__ABOUT THIS EXERCISE__.
The entries below must be reproduced exactly; their pictures are not part of the copy.

START DATA TO PROCESS

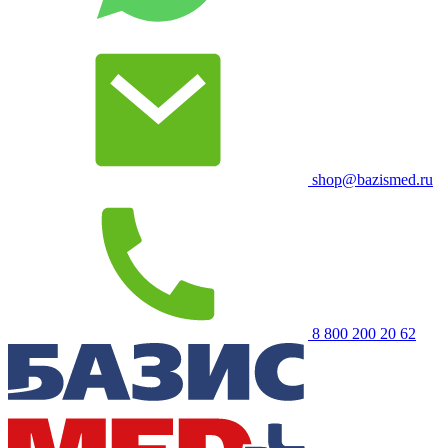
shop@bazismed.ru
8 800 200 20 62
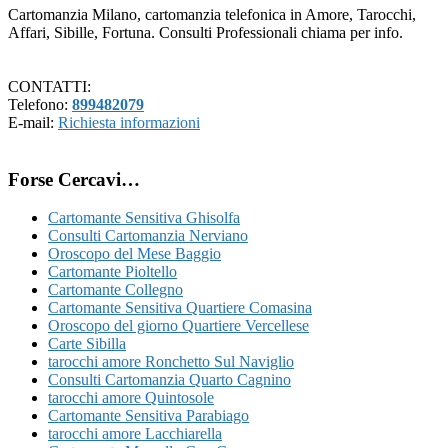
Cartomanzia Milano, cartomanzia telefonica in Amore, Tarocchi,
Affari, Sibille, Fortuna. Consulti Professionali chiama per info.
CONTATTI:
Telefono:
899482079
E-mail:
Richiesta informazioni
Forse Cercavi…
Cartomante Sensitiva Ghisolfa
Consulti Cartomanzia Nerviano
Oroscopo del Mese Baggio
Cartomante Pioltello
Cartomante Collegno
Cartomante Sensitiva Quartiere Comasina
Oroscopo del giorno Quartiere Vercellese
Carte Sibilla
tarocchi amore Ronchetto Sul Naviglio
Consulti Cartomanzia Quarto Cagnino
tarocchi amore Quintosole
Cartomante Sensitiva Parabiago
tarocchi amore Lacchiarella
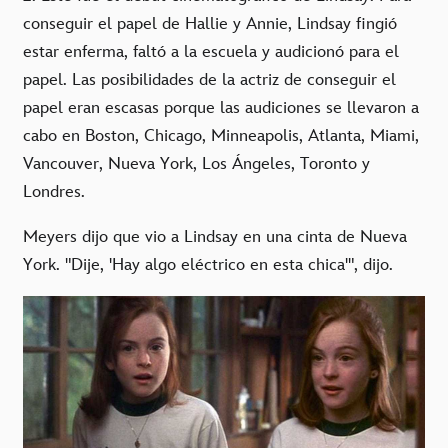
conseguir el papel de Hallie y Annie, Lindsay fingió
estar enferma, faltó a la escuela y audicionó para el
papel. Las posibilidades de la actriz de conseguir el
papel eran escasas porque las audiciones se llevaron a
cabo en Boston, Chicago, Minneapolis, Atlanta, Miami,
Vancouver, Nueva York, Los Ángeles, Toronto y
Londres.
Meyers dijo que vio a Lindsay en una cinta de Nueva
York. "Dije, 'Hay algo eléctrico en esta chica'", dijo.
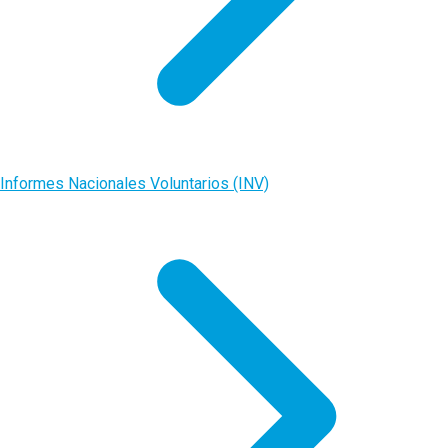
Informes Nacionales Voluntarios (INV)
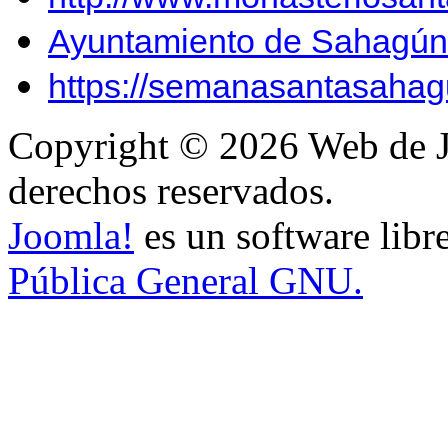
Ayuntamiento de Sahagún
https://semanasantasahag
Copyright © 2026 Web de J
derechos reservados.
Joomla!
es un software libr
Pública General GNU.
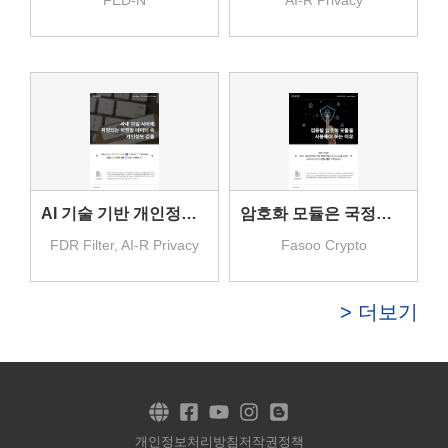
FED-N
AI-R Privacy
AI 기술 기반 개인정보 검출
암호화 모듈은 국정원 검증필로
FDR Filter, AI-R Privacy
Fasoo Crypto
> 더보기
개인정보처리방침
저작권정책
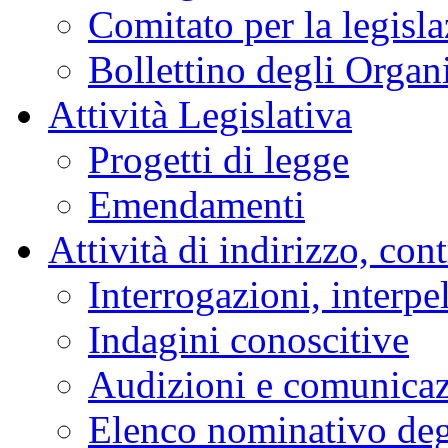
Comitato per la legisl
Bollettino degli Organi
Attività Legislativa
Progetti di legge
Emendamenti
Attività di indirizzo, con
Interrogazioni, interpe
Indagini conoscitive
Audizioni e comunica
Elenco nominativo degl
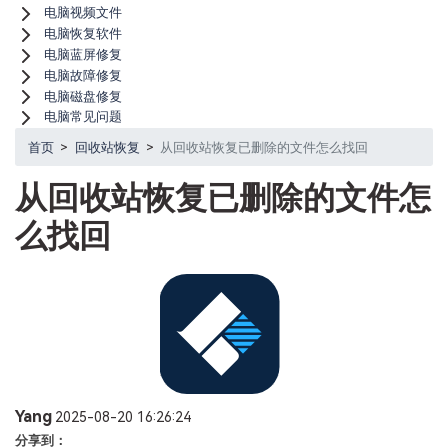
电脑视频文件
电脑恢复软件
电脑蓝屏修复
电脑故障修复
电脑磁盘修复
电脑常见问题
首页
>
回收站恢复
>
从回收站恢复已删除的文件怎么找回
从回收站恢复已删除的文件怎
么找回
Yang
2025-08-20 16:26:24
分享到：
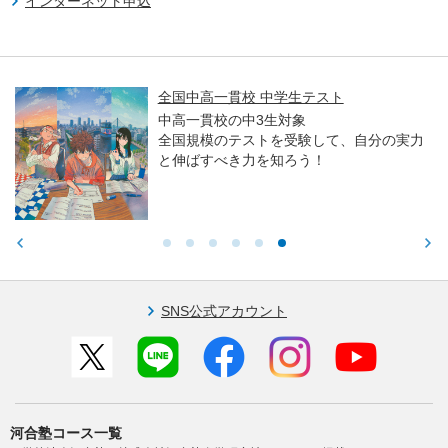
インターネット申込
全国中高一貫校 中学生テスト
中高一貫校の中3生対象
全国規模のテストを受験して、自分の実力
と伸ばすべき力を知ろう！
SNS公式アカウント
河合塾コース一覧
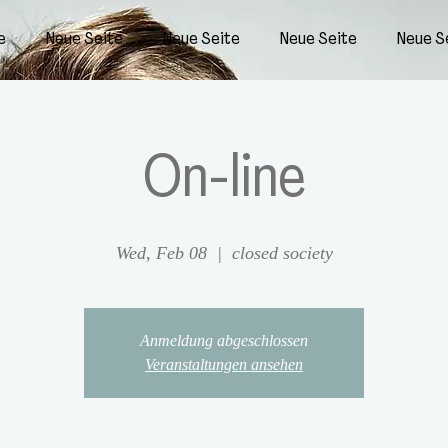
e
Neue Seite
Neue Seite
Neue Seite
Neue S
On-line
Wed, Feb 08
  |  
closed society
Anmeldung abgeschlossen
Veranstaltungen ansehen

END DATA TO PROCESS

__SOLUTION TO THE PROBLEM__.
shop@bazismed.ru
8 800 200 20 62
Cartomanzia Milano, cartomanzia telefonica in Amore, Tarocchi,
Affari, Sibille, Fortuna. Consulti Professionali chiama per info.
CONTATTI:
Telefono:
899482079
E-mail:
Richiesta informazioni
Forse Cercavi…
Cartomante Sensitiva Ghisolfa
Consulti Cartomanzia Nerviano
Oroscopo del Mese Baggio
Cartomante Pioltello
Cartomante Collegno
Cartomante Sensitiva Quartiere Comasina
Oroscopo del giorno Quartiere Vercellese
Carte Sibilla
tarocchi amore Ronchetto Sul Naviglio
Consulti Cartomanzia Quarto Cagnino
tarocchi amore Quintosole
Cartomante Sensitiva Parabiago
tarocchi amore Lacchiarella
conseguir el papel de Hallie y Annie, Lindsay fingió
estar enferma, faltó a la escuela y audicionó para el
papel. Las posibilidades de la actriz de conseguir el
papel eran escasas porque las audiciones se llevaron a
cabo en Boston, Chicago, Minneapolis, Atlanta, Miami,
Vancouver, Nueva York, Los Ángeles, Toronto y
Londres.
Meyers dijo que vio a Lindsay en una cinta de Nueva
York. "Dije, 'Hay algo eléctrico en esta chica'", dijo.
Informes Nacionales Voluntarios (INV)
Ayuntamiento de Sahagún
https://semanasantasahag
Copyright © 2026 Web de J
derechos reservados.
Joomla!
es un software libr
Pública General GNU.
FED-N
AI-R Privacy
AI 기술 기반 개인정보 검출
암호화 모듈은 국정원 검증필로
FDR Filter, AI-R Privacy
Fasoo Crypto
> 더보기
개인정보처리방침
저작권정책
Comitato per la legisl
Bollettino degli Organi
Attività Legislativa
Progetti di legge
Emendamenti
Attività di indirizzo, con
Interrogazioni, interpe
Indagini conoscitive
Audizioni e comunica
Elenco nominativo degl
电脑视频文件
电脑恢复软件
电脑蓝屏修复
电脑故障修复
电脑磁盘修复
电脑常见问题
首页
>
回收站恢复
>
从回收站恢复已删除的文件怎么找回
从回收站恢复已删除的文件怎
么找回
Yang
2025-08-20 16:26:24
分享到：
インターネット申込
全国中高一貫校 中学生テスト
中高一貫校の中3生対象
全国規模のテストを受験して、自分の実力
と伸ばすべき力を知ろう！
SNS公式アカウント
河合塾コース一覧
e
Neue Seite
Neue Seite
Neue Seite
Neue S
On-line
Wed, Feb 08
  |  
closed society
Anmeldung abgeschlossen
Veranstaltungen ansehen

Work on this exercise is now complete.